Sin conocer la ilustre opinión, ya había yo escrito varias veces acerca de los problemas de la libertad y de su equívoco valor. La libertad, que tenía claros fundamentos, -y siempre los tiene bajo las diversas formas de esclavitud desarrolladas por los humanos hasta ponerse bajo el manto de dictaduras «necesarias» viene a ser desde hace tiempo, un derecho popular demasiado limitado y hasta pícaro, que permite elegir gobernantes como resultado de maquinarias publicitarias y mentiras hábilmente adornadas de guirnaldas de colores.
Nosotros, los dominicanos, pagamos cara la aceptación de que el señor Hipólito Mejía era un hombre íntegro, cargado de la honestidad campesina -que es muy respetable- y un hombre incapaz de hacerle daño a la República que se pondría en sus manos. El poder es terrible. Enferma y envenena.
Mejía no pudo escapar de los mareos que produce el alto cargo y llegó a ser lo contrario a lo que parecía. Los presidentes de repúblicas, sumergidos en adulaciones, reverenciados y cubiertos por inciensos de lisonjas y halagos, pierden, naturalmente, la visión de la realidad.
¿De quién o quiénes es la culpa de tan negativa transformación?
¿De ellos?
En parte. Diría yo que menor. La responsabilidad recae sobre el circuito pegado al gran poder, que miente, finge, falsifica e induce a errores, siempre que le convenga la maniobra.
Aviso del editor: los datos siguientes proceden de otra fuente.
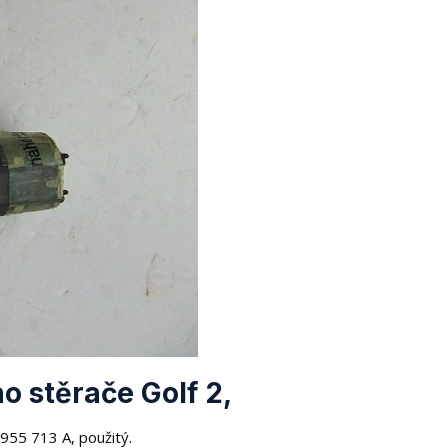
o stěrače Golf 2,
 955 713 A, použitý.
¿No parece justa la distribución de responsabilidades?
Ciertamente la responsabilidad mayor recae sobre quien autoriza, ejecuta o permite que se ejecuten acciones reñidas con la moral y las leyes, y no sobre los discretos personajes que las sugieren, bien aderezadas, pero la responsabilidad de quienes están junto al gran poder, es indudable. A menudo trágica.
Si gobernar un pequeño núcleo familiar es una labor compleja, llena de limitaciones (nunca se puede conseguir exactamente lo que usted quiere), gobernar un país es tarea espinosa, intrincada, enredosa e incesante en sus demandas de sabio equilibrio.
Esto, en caso de que el gobernante quiera hacer las cosas bien, teniendo en primer lugar el bien nacional.
Que no siempre es así.
En estos días los Estados Unidos sufren la inquietud de elegir un nuevo presidente o mantener al actual mandatario. Si el señor Kerry nos luce poco carismático -y lo sentimos-, el señor Bush ha demostrado ser irreflexivo y peligroso para su nación y para el mundo. Alguien decía, fantaseando, que, en verdad, para la elección presidencial norteamericana, dado el peso mundial de lo que decida tal personaje, debería votar no sólo el pueblo norteamericano, sino todo el planeta.
En Latinoamérica las elecciones presidenciales vienen a ser peligrosas, por el enorme poder que se pone en manos del ejecutivo.
No veo yo la hora en que en la práctica se reduzca, en nuestro país, la mala sombra del artículo 210 de la Constitución que impuso Pedro Santana a la Asamblea Constituyente en 1844, que terminaba estableciendo que el Presidente de la República puede «tomar todas las medidas que crea oportunas para la defensa y seguridad de la Nación, pudiendo, en consecuencia dar todas las órdenes, providencias y decretos que convengan, sin estar sujeto a responsabilidad alguna».
Los textos han cambiado, pero la esencia perdura en cierta forma, sin que cuenten leyes o disposiciones constitucionales.
Todo depende del Presidente. Así vemos, para ofrecer un ejemplo tonto, que los carros de concho muestran un sello, especie de medallón, donde se lee: «Presidencia de la República» sobre toda información sobre registro o permiso.
Todo esto corre en perjuicio del Presidente, porque lo involucra en todo. Siguiendo con el burdo ejemplo, si uno ve un vehículo destartalado, sin luces, echando humo por el escape como una locomotora vieja, con las puertas podridas que no cierran y hay que agarrarlas con la mano, se duele que tenga un sello implicando la aprobación de la Presidencia de la República.
Tenemos que cambiar muchas cosas.
Por suerte el presidente Fernández da muestras de estar enterado, y bien dispuesto.